20 de diciembre 2006 - 00:00

De nuevo: otro asalto comando en banco

En un banco de San Isidro, en pleno mediodía, una banda de al menos cuatro delincuentes entró a la entidad y en menos de un minuto escapó con un botín de seis mil pesos que sustrajeron del sector de pagos.

La sucursal del Banco Comafiestá ubicada a tan solo seis cuadras de la estación de trenes de San Isidro, lo cual facilitó a los ladrones el escape ya que, según informaron, la mayoría de ellos se escaparon por ese lado.

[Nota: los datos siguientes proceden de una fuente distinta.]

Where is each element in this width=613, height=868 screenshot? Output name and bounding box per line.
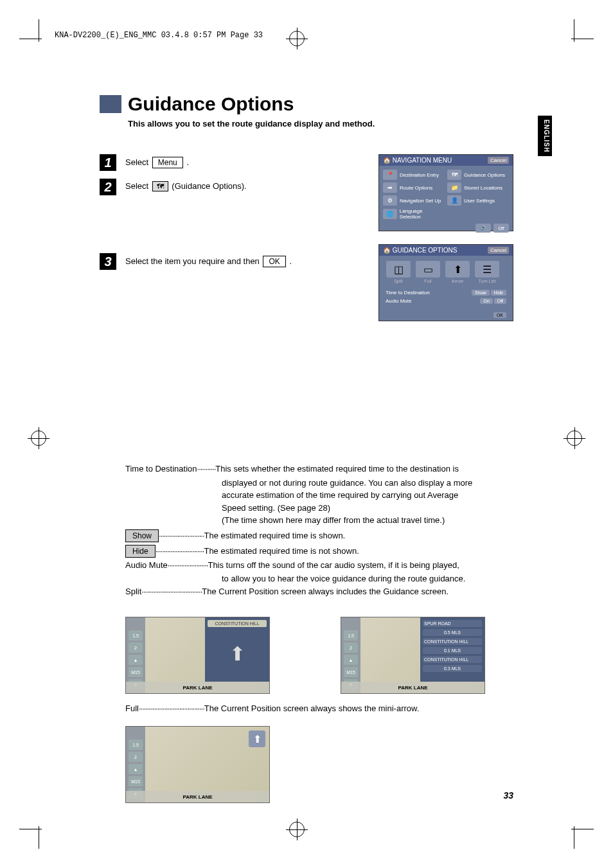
dots: ····························· [155, 545, 204, 558]
map-mway: M15 [129, 667, 143, 677]
map-scale-1: 1.5 [344, 630, 358, 641]
full-map-screenshot: 1.5 2 ▲ M15 ▼ ⬆ PARK LANE [125, 726, 270, 803]
map-up-icon: ▲ [129, 764, 143, 774]
registration-mark [31, 430, 46, 446]
step-number-2: 2 [100, 179, 116, 195]
registration-mark [289, 822, 305, 837]
step-3-text-post: . [287, 256, 292, 266]
ok-button-ref: OK [263, 256, 285, 267]
step-2-text-post: (Guidance Options). [170, 181, 247, 191]
map-scale-1: 1.5 [129, 630, 143, 641]
ttd-text-4: Speed setting. (See page 28) [125, 502, 513, 515]
nav-menu-title: 🏠 NAVIGATION MENU [383, 157, 452, 164]
full-text: The Current Position screen always shows… [204, 704, 420, 713]
crop-mark [571, 829, 594, 829]
page-content: ENGLISH Guidance Options This allows you… [61, 61, 552, 807]
registration-mark [289, 31, 305, 46]
show-text: The estimated required time is shown. [204, 529, 346, 542]
map-road-name: PARK LANE [126, 791, 269, 802]
map-scale-2: 2 [129, 642, 143, 653]
print-header: KNA-DV2200_(E)_ENG_MMC 03.4.8 0:57 PM Pa… [55, 31, 263, 40]
mini-arrow-icon: ⬆ [249, 731, 265, 747]
mute-label: Audio Mute [125, 559, 168, 572]
mute-text-2: to allow you to hear the voice guidance … [125, 572, 513, 585]
guidance-ttd-row: Time to Destination ShowHide [379, 288, 513, 297]
map-up-icon: ▲ [129, 655, 143, 665]
map-scale-1: 1.5 [129, 740, 143, 750]
nav-item-route: ➡Route Options [383, 182, 445, 193]
step-1-text-post: . [184, 157, 189, 167]
split-map-row: 1.5 2 ▲ M15 ▼ CONSTITUTION HILL ⬆ PARK L… [125, 617, 513, 694]
guidance-arrow-icon: ⬆Arrow [445, 261, 470, 283]
turn-dist-3: 0.3 MLS [423, 665, 482, 672]
step-number-1: 1 [100, 154, 116, 171]
full-label: Full [125, 704, 139, 713]
ttd-text-2: displayed or not during route guidance. … [125, 477, 513, 490]
nav-item-user: 👤User Settings [447, 195, 509, 206]
nav-item-language: 🌐Language Selection [383, 208, 445, 220]
title-decorator [100, 95, 121, 113]
guidance-ok-button: OK [493, 312, 506, 318]
step-3-text-pre: Select the item you require and then [125, 256, 262, 266]
turn-dist-1: 0.5 MLS [423, 629, 482, 636]
map-mway: M15 [129, 776, 143, 786]
crop-mark [571, 39, 594, 39]
full-description: Full ···································… [125, 704, 513, 713]
guidance-title: 🏠 GUIDANCE OPTIONS [383, 247, 457, 254]
mute-text-1: This turns off the sound of the car audi… [208, 559, 459, 572]
turn-dist-2: 0.1 MLS [423, 647, 482, 654]
guidance-full-icon: ▭Full [415, 261, 441, 283]
turn-item-3: CONSTITUTION HILL [423, 656, 482, 663]
ttd-text-5: (The time shown here may differ from the… [125, 514, 513, 527]
split-map-guidance: 1.5 2 ▲ M15 ▼ CONSTITUTION HILL ⬆ PARK L… [125, 617, 270, 694]
guidance-split-icon: ◫Split [386, 261, 411, 283]
registration-mark [567, 430, 582, 446]
nav-item-destination: 📍Destination Entry [383, 170, 445, 180]
ttd-text-1: This sets whether the estimated required… [215, 463, 459, 475]
step-2-text-pre: Select [125, 181, 151, 191]
hide-label: Hide [125, 545, 155, 558]
guidance-cancel-button: Cancel [488, 247, 509, 254]
show-label: Show [125, 529, 159, 542]
menu-button-ref: Menu [152, 157, 183, 168]
dots: ··························· [159, 529, 204, 542]
map-scale-2: 2 [344, 642, 358, 653]
guidance-options-screenshot: 🏠 GUIDANCE OPTIONS Cancel ◫Split ▭Full ⬆… [378, 244, 513, 321]
map-guidance-arrow-icon: ⬆ [208, 628, 267, 679]
description-block: Time to Destination ··········· This set… [125, 463, 513, 598]
map-mway: M15 [344, 667, 358, 677]
page-number: 33 [503, 790, 513, 801]
turn-item-2: CONSTITUTION HILL [423, 638, 482, 645]
nav-item-setup: ⚙Navigation Set Up [383, 195, 445, 206]
crop-mark [39, 826, 39, 849]
step-1-text-pre: Select [125, 157, 151, 167]
turn-item-1: SPUR ROAD [423, 620, 482, 627]
map-destination: CONSTITUTION HILL [208, 620, 267, 627]
dots: ························ [168, 559, 208, 572]
nav-off-button: Off [493, 224, 509, 233]
guidance-turnlist-icon: ☰Turn List [474, 261, 500, 283]
dots: ··········· [197, 463, 216, 475]
step-number-3: 3 [100, 253, 116, 270]
nav-item-guidance: 🗺Guidance Options [447, 170, 509, 180]
split-label: Split [125, 585, 141, 598]
nav-vol-button: 🔊 [475, 224, 491, 233]
crop-mark [574, 826, 574, 849]
dots: ···································· [141, 585, 202, 598]
nav-item-stored: 📁Stored Locations [447, 182, 509, 193]
split-text: The Current Position screen always inclu… [202, 585, 449, 598]
page-subtitle: This allows you to set the route guidanc… [128, 119, 513, 128]
guidance-options-icon-ref: 🗺 [152, 181, 168, 191]
ttd-label: Time to Destination [125, 463, 197, 475]
language-tab: ENGLISH [538, 116, 552, 156]
crop-mark [574, 19, 574, 42]
guidance-mute-row: Audio Mute OnOff [379, 297, 513, 305]
nav-cancel-button: Cancel [488, 157, 509, 164]
crop-mark [39, 19, 39, 42]
map-road-name: PARK LANE [341, 682, 484, 693]
map-road-name: PARK LANE [126, 682, 269, 693]
map-up-icon: ▲ [344, 655, 358, 665]
dots: ······································· [139, 704, 204, 713]
split-map-turnlist: 1.5 2 ▲ M15 ▼ SPUR ROAD 0.5 MLS CONSTITU… [341, 617, 485, 694]
title-row: Guidance Options [100, 93, 513, 115]
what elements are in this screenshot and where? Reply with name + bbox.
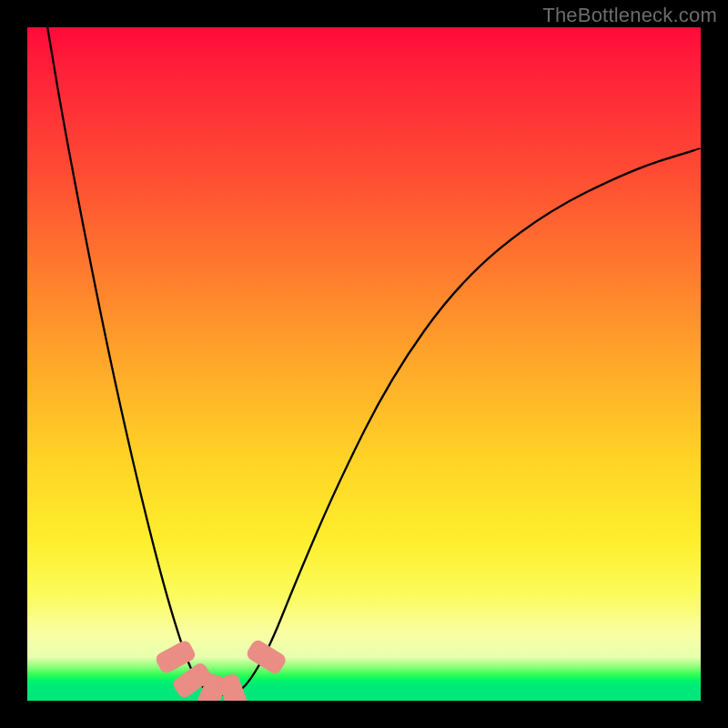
curve-marker (246, 639, 288, 675)
watermark-text: TheBottleneck.com (542, 4, 717, 27)
plot-area (27, 27, 701, 701)
marker-group (155, 639, 288, 701)
curve-layer (27, 27, 701, 701)
bottleneck-curve (47, 27, 701, 695)
chart-container: TheBottleneck.com (0, 0, 728, 728)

Los ladrones se pudieron hacer nada más que con ese pequeño botín de seis mil pesos como consecuencia de que la normativa interna del banco estipula que en el sector en donde se efectuó el robo no puede haber una suma mayor a la sustraída, según explicó el gerente de la entidad.

  • Planificación

  • El hecho comenzó cuando cuatro hombres ingresaron al banco (en el que había pocos clientes) y tres de ellos atacaron el sector de atención al público, mientras que el líder cronometraba el robo. No obstante, en las filmaciones internas de la sucursal, se ve a un quinto integrante que simuló ser un cliente y que luego escapó con el resto de la banda.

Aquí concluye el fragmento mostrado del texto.